| In general, a very nice thing and thanks for sharing! But... 1. Are you sharing the raw data? (It would be great!) 2. It would be useful to see frequencies (e.g. as sizes of nodes). 3. Why we cannot see 'git', 'ls', 'cd'? 4. At the first glance things like "pytho", "sourc", "worko" look like a glitch.
Also, when there is a cluster of commands starting with the same thing, the subgraph is hardly informative. How about scaling text (instead of cutting them)? 5. When it comes to a measure of co-occurrences, a nicer quantity than correlation is the following - http://stats.stackexchange.com/questions/6047/does-this-quan... with a direct interpretation of "how does the observed coincidence rate correspond to the expected one for independent variables". I used it a few times (after testing other measures of co-occurrences (also: conditional probability) and being dissatisfied by results, especially ones favouring edges for big or small nodes).
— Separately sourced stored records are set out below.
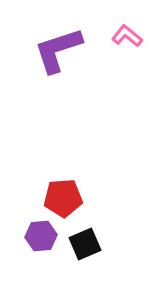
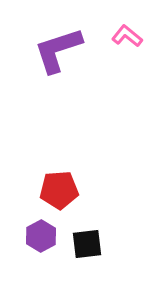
red pentagon: moved 4 px left, 8 px up
purple hexagon: rotated 24 degrees counterclockwise
black square: moved 2 px right; rotated 16 degrees clockwise
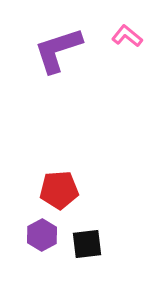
purple hexagon: moved 1 px right, 1 px up
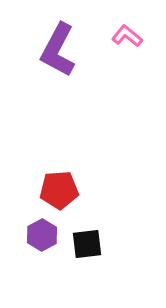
purple L-shape: rotated 44 degrees counterclockwise
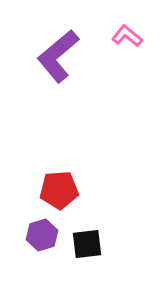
purple L-shape: moved 6 px down; rotated 22 degrees clockwise
purple hexagon: rotated 12 degrees clockwise
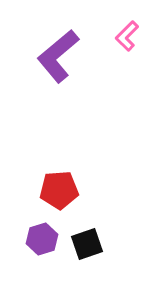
pink L-shape: rotated 84 degrees counterclockwise
purple hexagon: moved 4 px down
black square: rotated 12 degrees counterclockwise
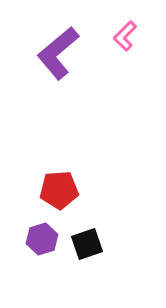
pink L-shape: moved 2 px left
purple L-shape: moved 3 px up
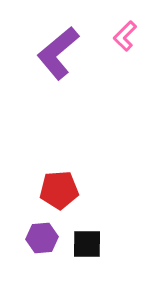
purple hexagon: moved 1 px up; rotated 12 degrees clockwise
black square: rotated 20 degrees clockwise
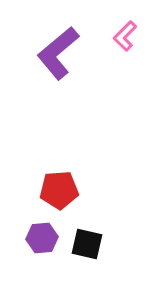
black square: rotated 12 degrees clockwise
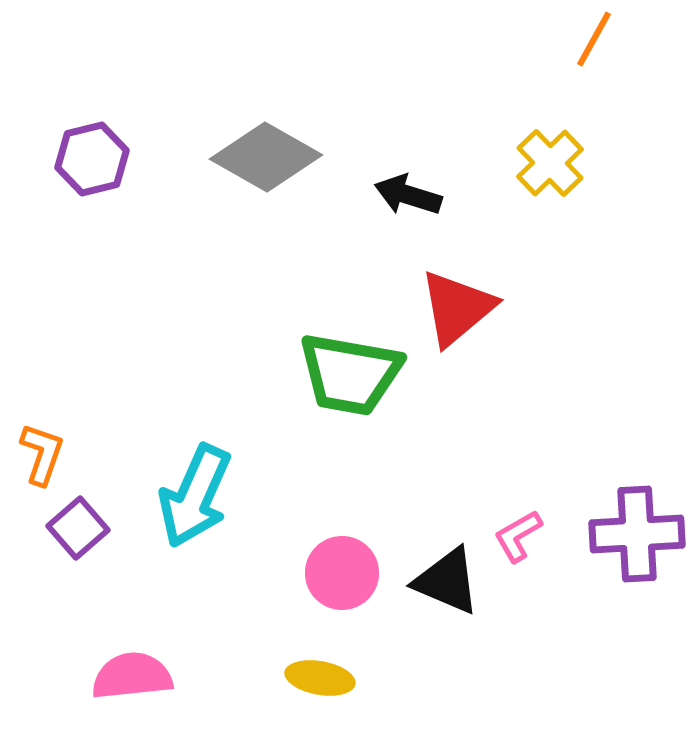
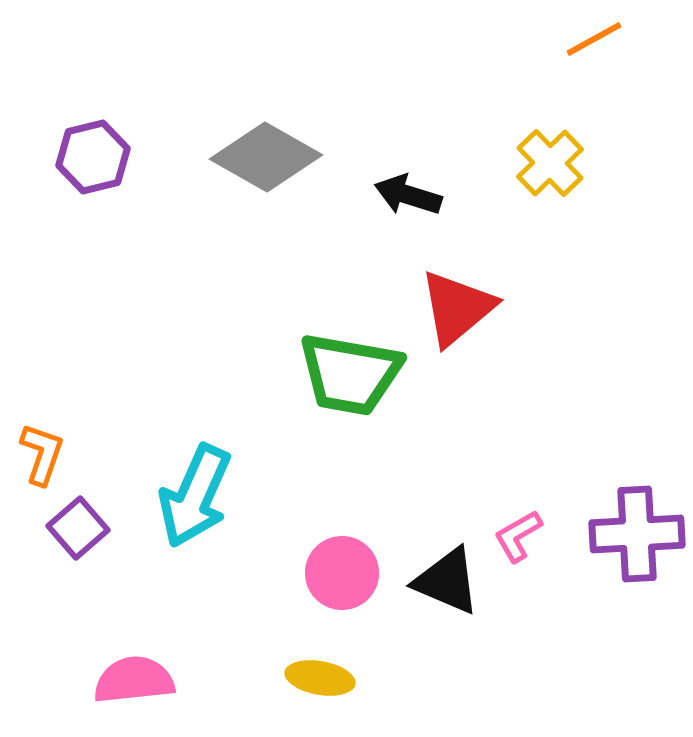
orange line: rotated 32 degrees clockwise
purple hexagon: moved 1 px right, 2 px up
pink semicircle: moved 2 px right, 4 px down
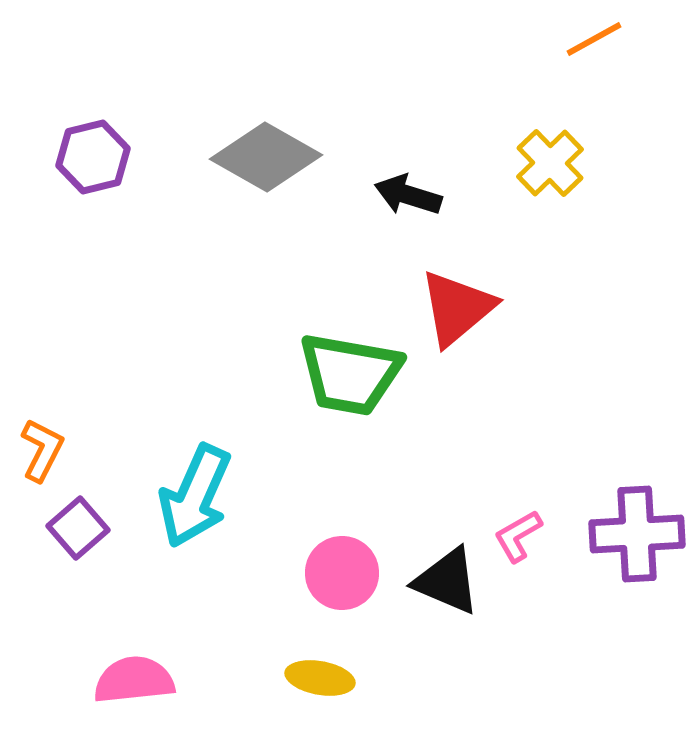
orange L-shape: moved 4 px up; rotated 8 degrees clockwise
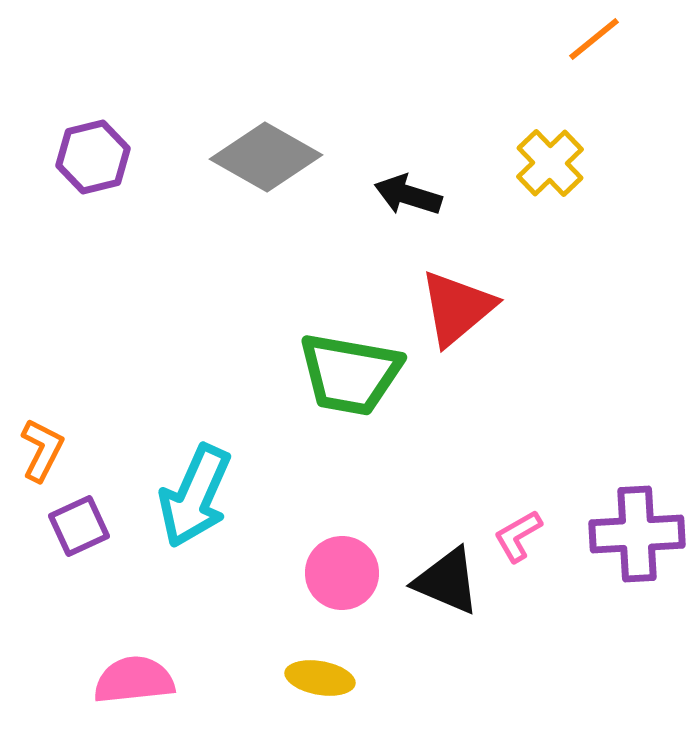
orange line: rotated 10 degrees counterclockwise
purple square: moved 1 px right, 2 px up; rotated 16 degrees clockwise
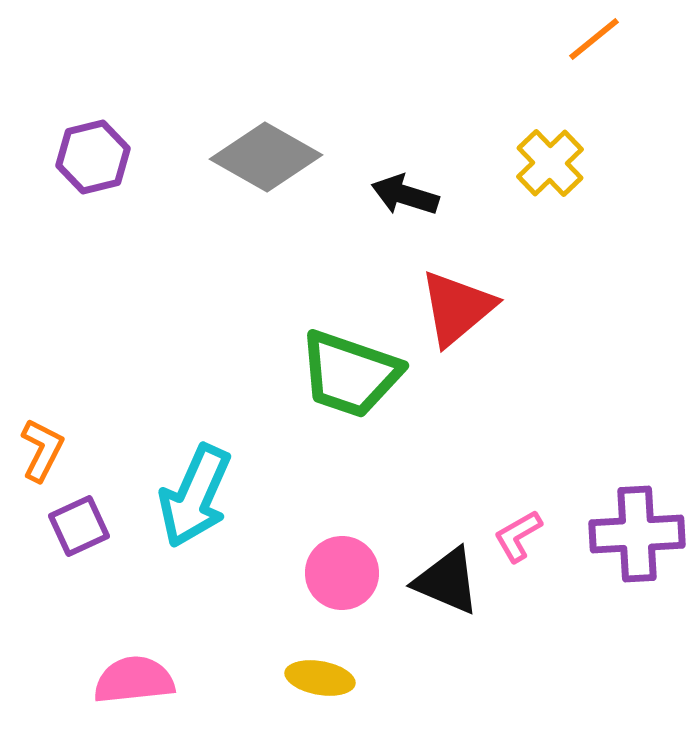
black arrow: moved 3 px left
green trapezoid: rotated 9 degrees clockwise
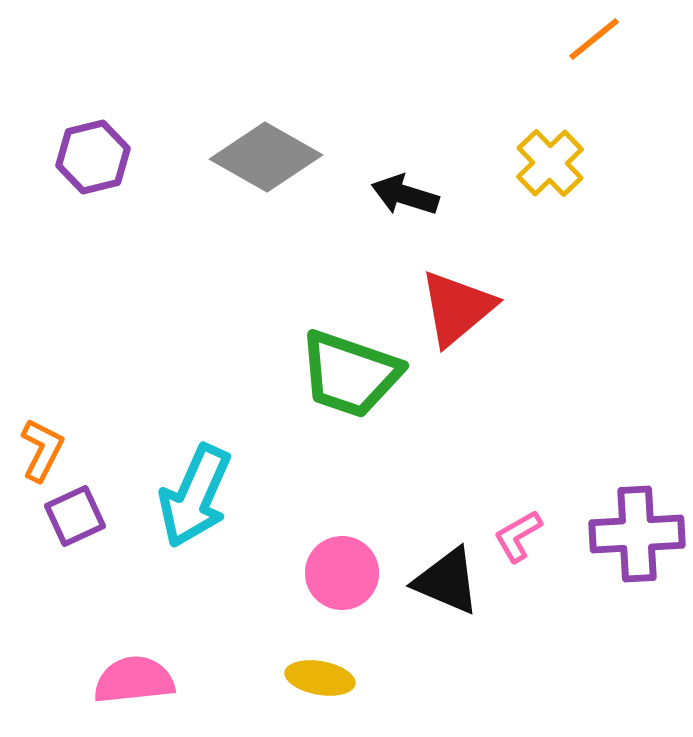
purple square: moved 4 px left, 10 px up
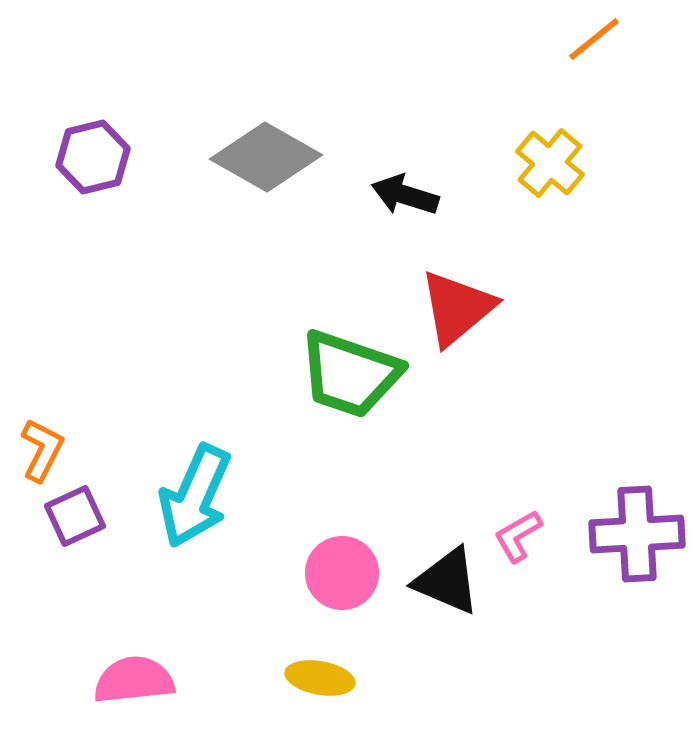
yellow cross: rotated 6 degrees counterclockwise
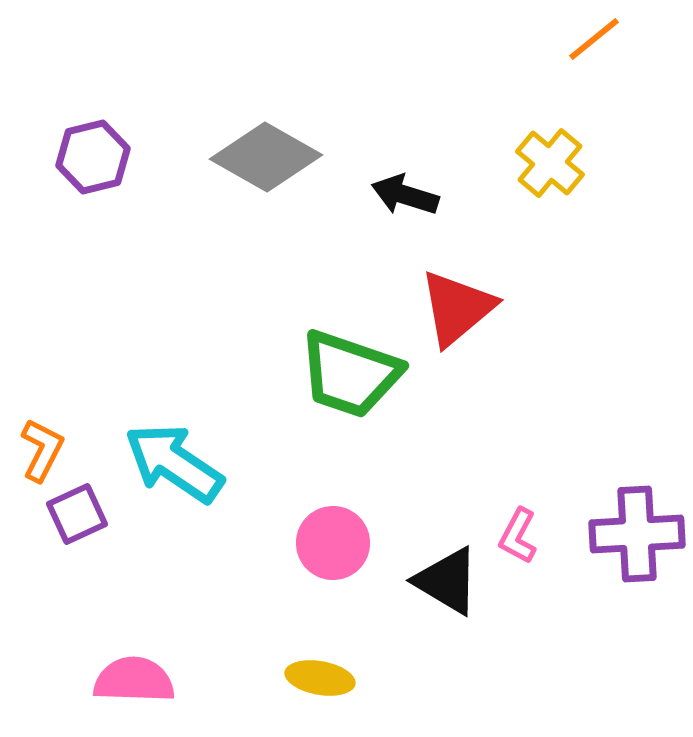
cyan arrow: moved 21 px left, 33 px up; rotated 100 degrees clockwise
purple square: moved 2 px right, 2 px up
pink L-shape: rotated 32 degrees counterclockwise
pink circle: moved 9 px left, 30 px up
black triangle: rotated 8 degrees clockwise
pink semicircle: rotated 8 degrees clockwise
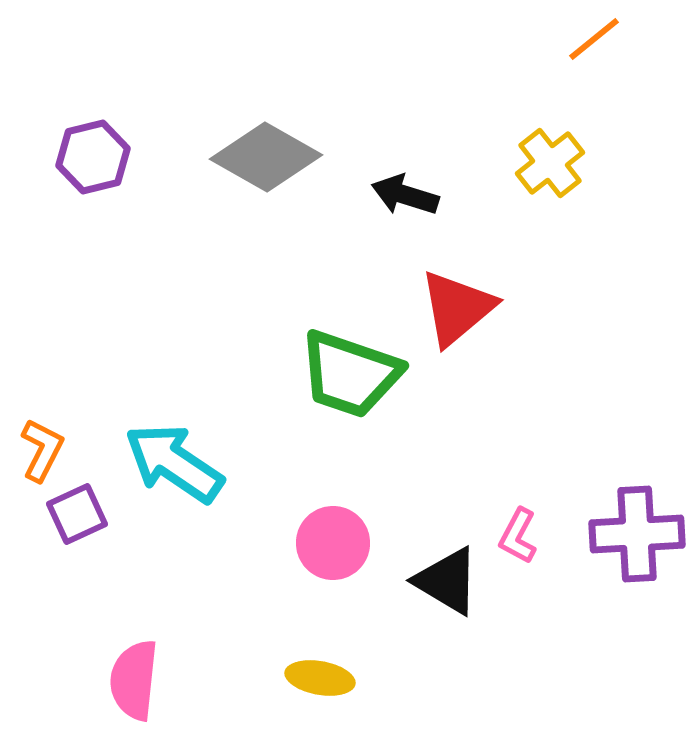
yellow cross: rotated 12 degrees clockwise
pink semicircle: rotated 86 degrees counterclockwise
Examples (with their recipes) below: My StackExchange visualization:
https://github.com/stared/tag-graph-map-of-stackexchange/wik... And my visualization of themes in books:
http://stared.github.io/wizualizacja-wolnych-lektur/polish_b... |
Thanks for the link in 5)! That's really useful.
I really like the two visualizations you've made -- I'll definitely look into incorporating some of those ideas when I have time.